Las, fin mai, l’entreprise américaine a annoncé la fin de toutes ses opérations au Nigeria. Une « décision difficile » prise en raison d’un changement de ses priorités stratégiques au niveau mondial, a-t-elle expliqué, mais aussi de l’évolution économique d’un pays aujourd’hui rongé par une crise profonde.

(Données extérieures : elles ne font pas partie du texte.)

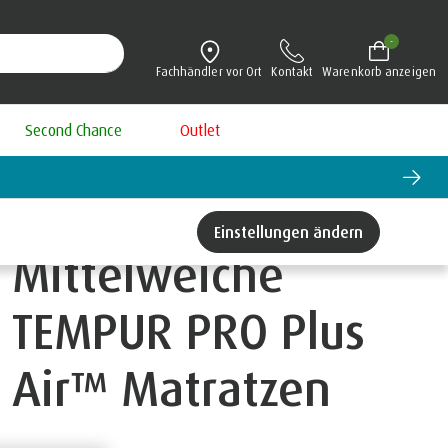
-
Fachhändler vor Ort
Kontakt
Warenkorb anzeigen
Second Chance
Outlet
Einstellungen ändern
Mittelweiche
TEMPUR PRO Plus
Air™ Matratzen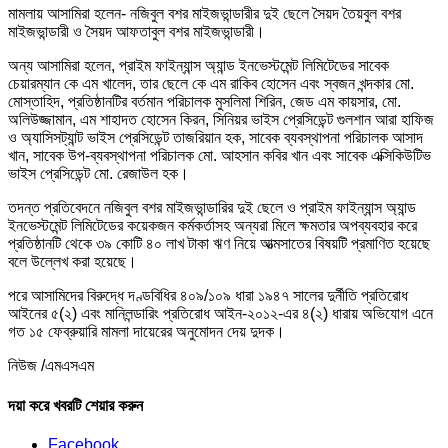
মামলায় আসামিরা হলেন- নজিবুল বশর মাইজভান্ডারীর দুই ছেলে সৈয়দ তৈয়বুল বশর
মাইজভান্ডারী ও সৈয়দ আফতাবুল বশর মাইজভান্ডারী।
অন্য আসামিরা হলেন, প্রাইম ফাইন্যান্স অ্যান্ড ইনভেস্টমেন্ট লিমিটেডের সাবেক
চেয়ারম্যান কে এম খালেদ, তার ছেলে কে এম রাকিব হোসেন এবং স্বজন খন্দকার মো.
মোস্তাহিদ, প্রতিষ্ঠানটির বর্তমান পরিচালক মুসলিমা শিরিন, জেড এম কায়সার, মো.
অলিউজ্জামান, এম শাহাদত হোসেন কিরন, সিনিয়র ভাইস প্রেসিডেন্ট গুলশান আরা হাফিজ
ও অ্যাসিসট্যান্ট ভাইস প্রেসিডেন্ট তাজরিয়ান হক, সাবেক ব্যবস্থাপনা পরিচালক আসাদ
খান, সাবেক উপ-ব্যবস্থাপনা পরিচালক মো. আহসান কবির খান এবং সাবেক এক্সিকিউটিভ
ভাইস প্রেসিডেন্ট মো. রেজাউল হক।
তদন্ত প্রতিবেদনে নজিবুল বশর মাইজভান্ডারির দুই ছেলে ও প্রাইম ফাইন্যান্স অ্যান্ড
ইনভেস্টমেন্ট লিমিটেডের কয়েকজন কর্মকর্তাসহ অন্যরা মিলে ক্ষমতার অপব্যবহার করে
প্রতিষ্ঠানটি থেকে ৩৯ কোটি ৪০ লাখ টাকা ঋণ নিয়ে আত্মসাতের বিষয়টি প্রমাণিত হয়েছে
বলে উল্লেখ করা হয়েছে।
পরে আসামিদের বিরুদ্ধে দণ্ডবিধির ৪০৯/১০৯ ধারা ১৯৪৭ সালের দুর্নীতি প্রতিরোধ
আইনের ৫(২) এবং মানিলন্ডারিং প্রতিরোধ আইন-২০১২-এর ৪(২) ধারায় অভিযোগ এনে
গত ১৫ ফেব্রুয়ারি মামলা দায়েরের অনুমোদন দেয় দুদক।
নিউজ /এমএসএম
দয়া করে খবরটি শেয়ার করুন
Facebook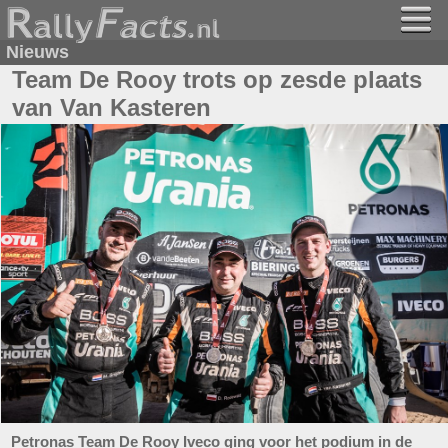
Nieuws
Team De Rooy trots op zesde plaats
van Van Kasteren
Petronas Team De Rooy Iveco ging voor het podium in de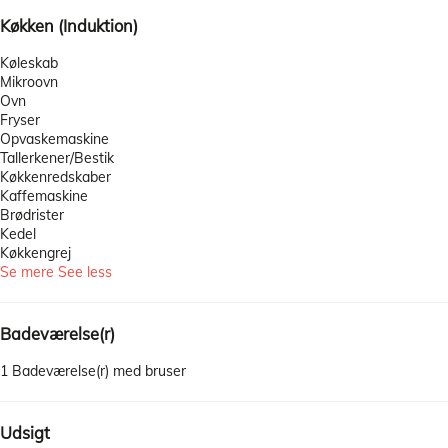
Køkken (Induktion)
Køleskab
Mikroovn
Ovn
Fryser
Opvaskemaskine
Tallerkener/Bestik
Køkkenredskaber
Kaffemaskine
Brødrister
Kedel
Køkkengrej
Se mere
See less
Badeværelse(r)
1 Badeværelse(r) med bruser
Udsigt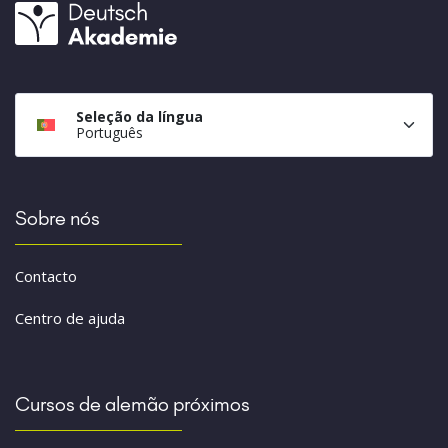
Seleção da língua
Português
Sobre nós
Contacto
Centro de ajuda
Cursos de alemão próximos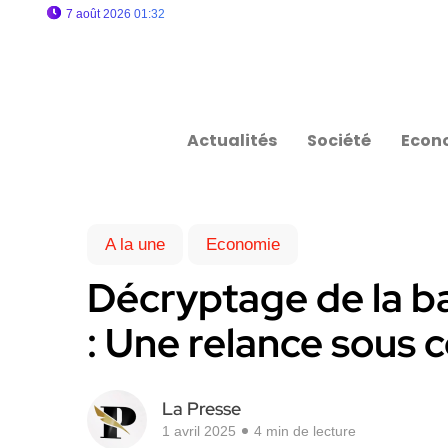
7 août 2026 01:32
Actualités
Société
Econ
A la une
Economie
Décryptage de la ba
: Une relance sous c
La Presse
1 avril 2025
4 min de lecture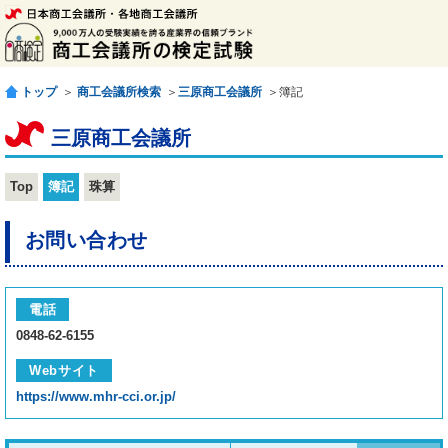
トップ
＞
商工会議所検索
＞
三原商工会議所
＞簿記
三原商工会議所
Top
簿記
珠算
お問い合わせ
電話
0848-62-6155
Webサイト
https://www.mhr-cci.or.jp/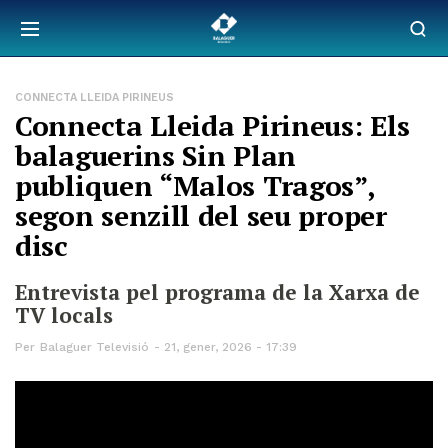
CONNECTA LLEIDA PIRINEUS
Connecta Lleida Pirineus: Els
balaguerins Sin Plan
publiquen “Malos Tragos”,
segon senzill del seu proper
disc
Entrevista pel programa de la Xarxa de
TV locals
Per
Balaguer Televisió
21, gener, 2026 - 17:39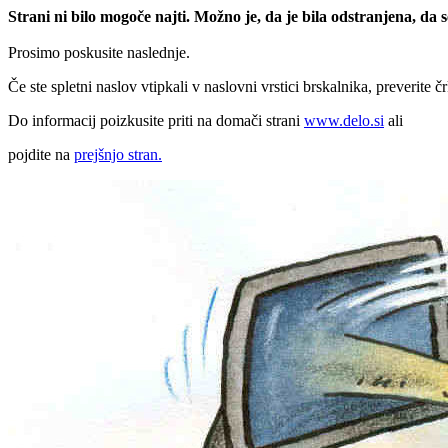
Strani ni bilo mogoče najti. Možno je, da je bila odstranjena, da
Prosimo poskusite naslednje.
Če ste spletni naslov vtipkali v naslovni vrstici brskalnika, preverite č
Do informacij poizkusite priti na domači strani
www.delo.si
ali
pojdite na
prejšnjo stran.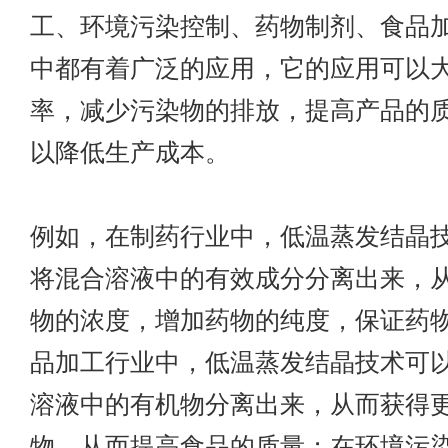
工、环境污染控制、药物制剂、食品
中都有着广泛的应用，它的应用可以
率，减少污染物的排放，提高产品的
以降低生产成本。
例如，在制药行业中，低温蒸发结晶
将混合溶液中的有效成分分离出来，
物的浓度，增加药物的纯度，保证药
品加工行业中，低温蒸发结晶技术可
溶液中的有机物分离出来，从而获得
物，从而提高食品的质量；在环境污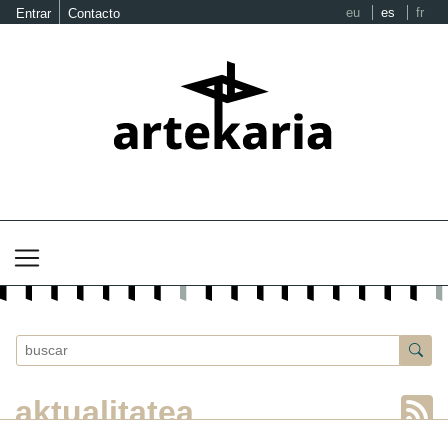
eu
es
fr
Entrar
Contacto
aktualitatea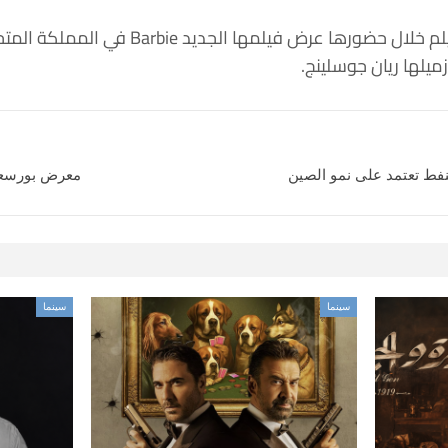
وحرصت مارجو روبى بطلة الفيلم خلال حضورها 
زميلها ريان جوسلينج.
نفط تعتمد على نمو الصين
معرض بورسعيد 
سينما
سينما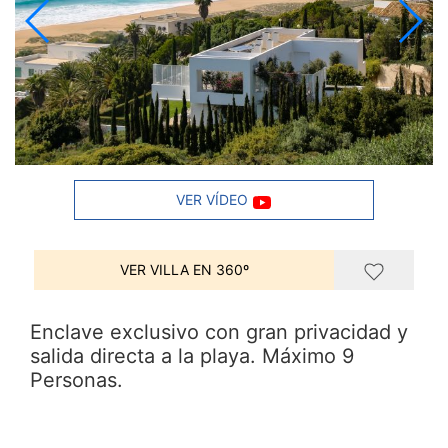
VER VÍDEO
VER VILLA EN 360º
Enclave exclusivo con gran privacidad y
salida directa a la playa. Máximo 9
Personas.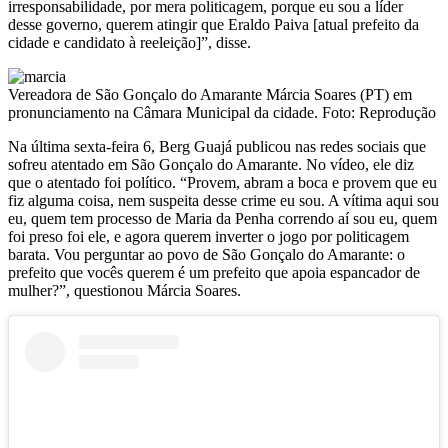
irresponsabilidade, por mera politicagem, porque eu sou a líder
desse governo, querem atingir que Eraldo Paiva [atual prefeito da
cidade e candidato à reeleição]”, disse.
Vereadora de São Gonçalo do Amarante Márcia Soares (PT) em
pronunciamento na Câmara Municipal da cidade. Foto: Reprodução
Na última sexta-feira 6, Berg Guajá publicou nas redes sociais que
sofreu atentado em São Gonçalo do Amarante. No vídeo, ele diz
que o atentado foi político. “Provem, abram a boca e provem que eu
fiz alguma coisa, nem suspeita desse crime eu sou. A vítima aqui sou
eu, quem tem processo de Maria da Penha correndo aí sou eu, quem
foi preso foi ele, e agora querem inverter o jogo por politicagem
barata. Vou perguntar ao povo de São Gonçalo do Amarante: o
prefeito que vocês querem é um prefeito que apoia espancador de
mulher?”, questionou Márcia Soares.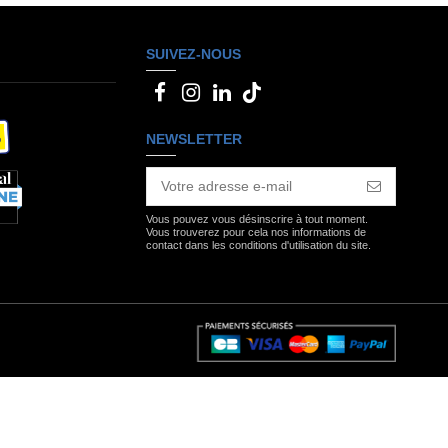
SUIVEZ-NOUS
NEWSLETTER
Vous pouvez vous désinscrire à tout moment.
Vous trouverez pour cela nos informations de
contact dans les conditions d'utilisation du site.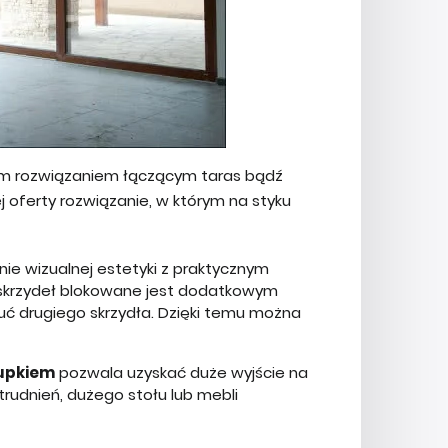
m rozwiązaniem łączącym taras bądź
 oferty rozwiązanie, w którym na styku
ie wizualnej estetyki z praktycznym
e skrzydeł blokowane jest dodatkowym
uć drugiego skrzydła. Dzięki temu można
łupkiem
pozwala uzyskać duże wyjście na
trudnień, dużego stołu lub mebli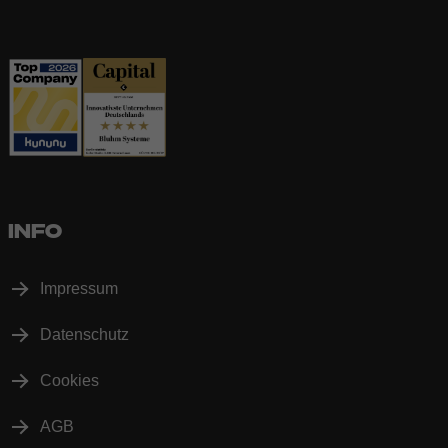
INFO
Impressum
Datenschutz
Cookies
AGB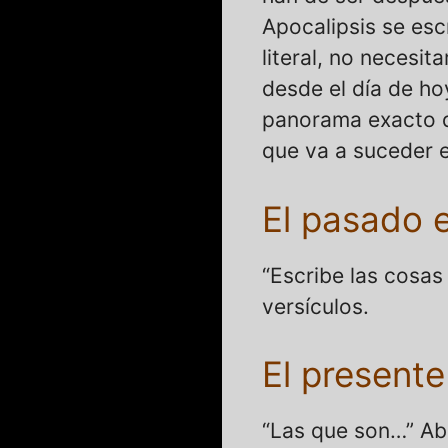
Apocalipsis se esc
literal, no necesi
desde el día de ho
panorama exacto d
que va a suceder e
El pasado 
“Escribe las cosas
versículos.
El presente
“Las que son…” Aba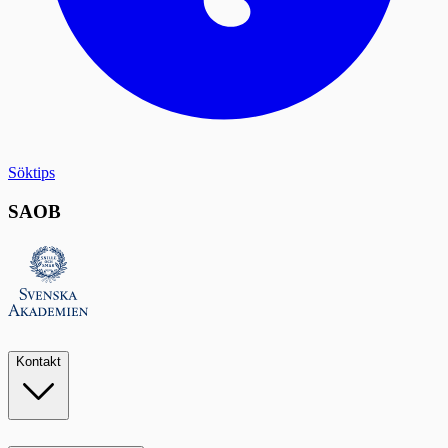
Söktips
SAOB
Kontakt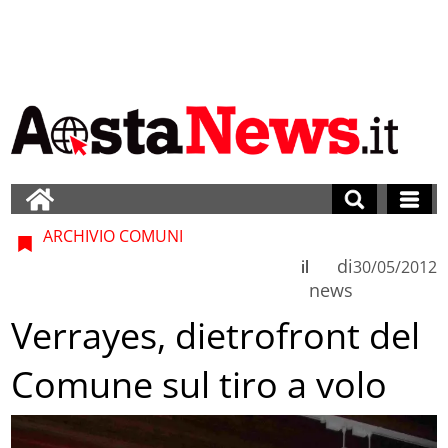
ARCHIVIO COMUNI
di
il
30/05/2012
news
Verrayes, dietrofront del
Comune sul tiro a volo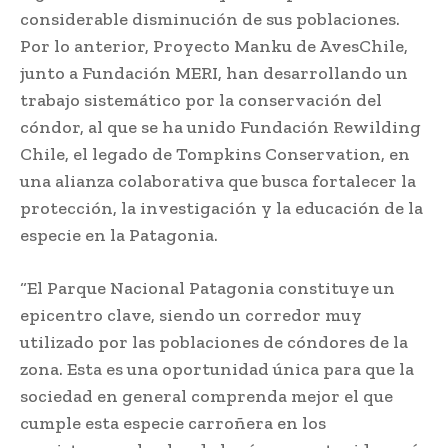
considerable disminución de sus poblaciones.
Por lo anterior, Proyecto Manku de AvesChile,
junto a Fundación MERI, han desarrollando un
trabajo sistemático por la conservación del
cóndor, al que se ha unido Fundación Rewilding
Chile, el legado de Tompkins Conservation, en
una alianza colaborativa que busca fortalecer la
protección, la investigación y la educación de la
especie en la Patagonia.
“El Parque Nacional Patagonia constituye un
epicentro clave, siendo un corredor muy
utilizado por las poblaciones de cóndores de la
zona. Esta es una oportunidad única para que la
sociedad en general comprenda mejor el que
cumple esta especie carroñera en los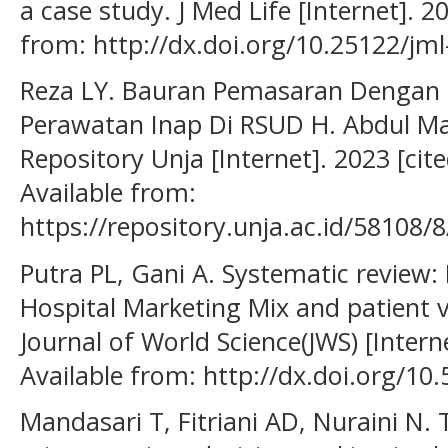
a case study. J Med Life [Internet]. 2
from: http://dx.doi.org/10.25122/jm
Reza LY. Bauran Pemasaran Dengan 
Perawatan Inap Di RSUD H. Abdul M
Repository Unja [Internet]. 2023 [ci
Available from:
https://repository.unja.ac.id/58108
Putra PL, Gani A. Systematic review:
Hospital Marketing Mix and patient vi
Journal of World Science(JWS) [Intern
Available from: http://dx.doi.org/10
Mandasari T, Fitriani AD, Nuraini N.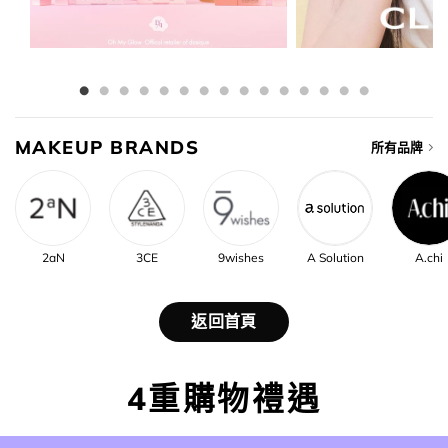
MAKEUP BRANDS
所有品牌
2aN
3CE
9wishes
A Solution
A.chi
返回首頁
4重購物禮遇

Kimberly-Clark n’est pas un cas isolé. Ces derniers mois, plusieurs multinationales, de Procter & Gamble à GSK en passant par Bayer et Sanofi, ont choisi de réduire leur présence au Nigeria, voire de le quitter totalement. Depuis, la liste s’est encore étoffée d’un nouveau nom : le mardi 11 juin, le groupe britannique de spiritueux Diageo annonçait vendre sa participation majoritaire dans sa filiale Guinness Nigeria à Tolaram, une entreprise basée à Singapour.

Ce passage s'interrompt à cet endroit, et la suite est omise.